◆ Task brief ◆
The string "Logout" may appear in lines of the data; report how many lines contain it, with no other output.

◆ Dataset ◆
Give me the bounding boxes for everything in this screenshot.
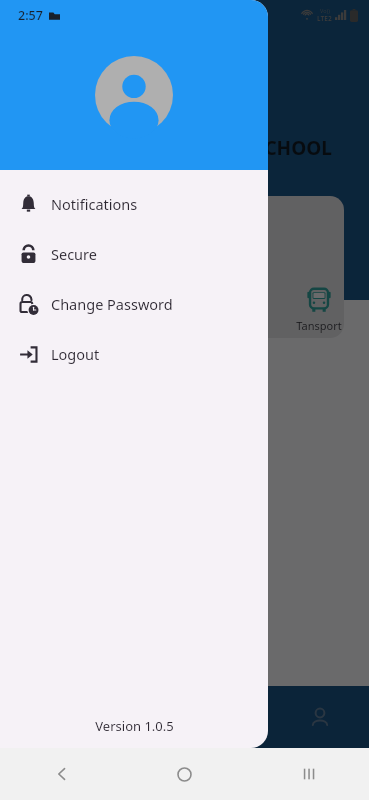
staticText: PUBLIC SCHOOL: [180, 135, 332, 161]
staticText: Secure: [51, 244, 97, 264]
button[interactable]: Secure: [0, 229, 268, 279]
button[interactable]: Profile: [300, 697, 340, 737]
staticText: 2:57: [18, 7, 43, 24]
button[interactable]: Recent apps: [246, 748, 369, 800]
button[interactable]: Tansport: [282, 286, 356, 333]
button[interactable]: Notifications: [0, 179, 268, 229]
button[interactable]: Home: [123, 748, 246, 800]
staticText: Tansport: [296, 318, 342, 333]
button[interactable]: Change Password: [0, 279, 268, 329]
button[interactable]: Profile picture: [95, 56, 173, 134]
staticText: Vo)): [320, 7, 330, 14]
staticText: LTE2: [317, 14, 332, 23]
button[interactable]: [24, 196, 344, 338]
button[interactable]: Logout: [0, 329, 268, 379]
staticText: Notifications: [51, 194, 138, 214]
staticText: Logout: [51, 344, 100, 364]
staticText: Version 1.0.5: [95, 717, 174, 735]
button[interactable]: Back: [0, 748, 123, 800]
staticText: Change Password: [51, 294, 173, 314]
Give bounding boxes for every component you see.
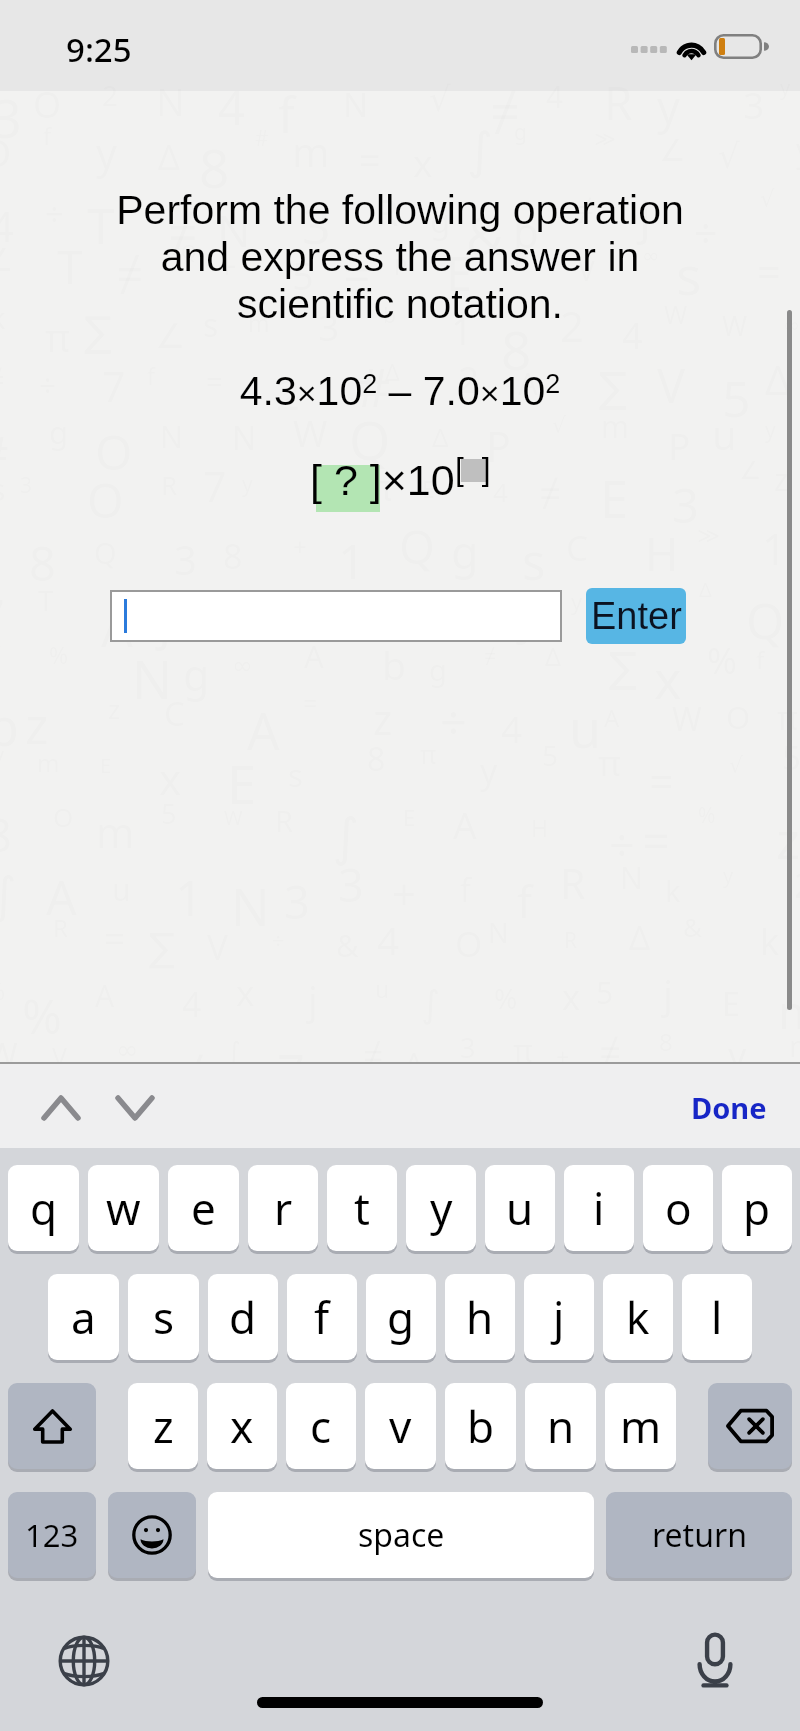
- button[interactable]: space: [208, 1492, 594, 1578]
- button[interactable]: j: [524, 1274, 594, 1360]
- staticText: R: [640, 593, 657, 628]
- button[interactable]: i: [564, 1165, 634, 1251]
- staticText: 5: [292, 249, 314, 301]
- button[interactable]: u: [485, 1165, 555, 1251]
- button[interactable]: k: [603, 1274, 673, 1360]
- staticText: s: [522, 528, 546, 595]
- button[interactable]: c: [286, 1383, 356, 1469]
- staticText: z: [153, 1396, 174, 1456]
- staticText: ≠: [577, 189, 595, 230]
- button[interactable]: t: [327, 1165, 397, 1251]
- button[interactable]: b: [445, 1383, 516, 1469]
- staticText: y: [657, 76, 680, 137]
- staticText: π: [369, 463, 393, 512]
- button[interactable]: h: [445, 1274, 515, 1360]
- staticText: P: [394, 251, 408, 281]
- staticText: ∑: [609, 643, 638, 692]
- staticText: f: [314, 1287, 330, 1347]
- button[interactable]: Previous field: [29, 1076, 93, 1140]
- button[interactable]: Return: [606, 1492, 792, 1578]
- button[interactable]: w: [88, 1165, 159, 1251]
- staticText: q: [30, 1178, 58, 1238]
- button[interactable]: Dictation: [683, 1628, 747, 1692]
- staticText: Q: [349, 403, 391, 475]
- staticText: t: [354, 1178, 370, 1238]
- button[interactable]: p: [722, 1165, 792, 1251]
- staticText: 3: [302, 191, 331, 259]
- button[interactable]: q: [8, 1165, 79, 1251]
- button[interactable]: Change keyboard: [52, 1629, 116, 1693]
- button[interactable]: Numbers: [8, 1492, 96, 1578]
- button[interactable]: Next field: [103, 1076, 167, 1140]
- staticText: p: [743, 1178, 771, 1238]
- button[interactable]: f: [287, 1274, 357, 1360]
- button[interactable]: x: [207, 1383, 277, 1469]
- staticText: %: [221, 594, 251, 642]
- staticText: 3: [0, 82, 22, 153]
- staticText: f: [139, 1081, 157, 1152]
- button[interactable]: l: [682, 1274, 752, 1360]
- button[interactable]: Answer field: [110, 590, 562, 642]
- staticText: g: [387, 1287, 415, 1347]
- staticText: +: [556, 1041, 570, 1072]
- button[interactable]: e: [168, 1165, 239, 1251]
- button[interactable]: d: [208, 1274, 278, 1360]
- button[interactable]: z: [128, 1383, 198, 1469]
- staticText: d: [229, 1287, 257, 1347]
- staticText: [ ]: [455, 451, 491, 487]
- button[interactable]: a: [48, 1274, 119, 1360]
- button[interactable]: m: [605, 1383, 676, 1469]
- staticText: h: [466, 1287, 494, 1347]
- button[interactable]: r: [248, 1165, 318, 1251]
- staticText: u: [506, 1178, 534, 1238]
- staticText: 8: [501, 313, 532, 385]
- staticText: b: [382, 638, 406, 691]
- button[interactable]: Emoji: [108, 1492, 196, 1578]
- button[interactable]: s: [128, 1274, 199, 1360]
- staticText: 3: [460, 1029, 476, 1066]
- button[interactable]: Done: [661, 1074, 800, 1141]
- button[interactable]: Backspace: [708, 1383, 792, 1469]
- staticText: n: [547, 1396, 575, 1456]
- button[interactable]: n: [525, 1383, 596, 1469]
- button[interactable]: y: [406, 1165, 476, 1251]
- button[interactable]: Enter: [586, 588, 686, 644]
- staticText: o: [665, 1178, 692, 1238]
- staticText: π: [513, 1030, 533, 1071]
- staticText: Δ: [404, 1042, 424, 1084]
- staticText: W: [0, 1032, 18, 1077]
- button[interactable]: v: [365, 1383, 436, 1469]
- staticText: A: [101, 594, 133, 662]
- button[interactable]: Shift: [8, 1383, 96, 1469]
- button[interactable]: g: [366, 1274, 436, 1360]
- button[interactable]: o: [643, 1165, 713, 1251]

◆ Response ◆
2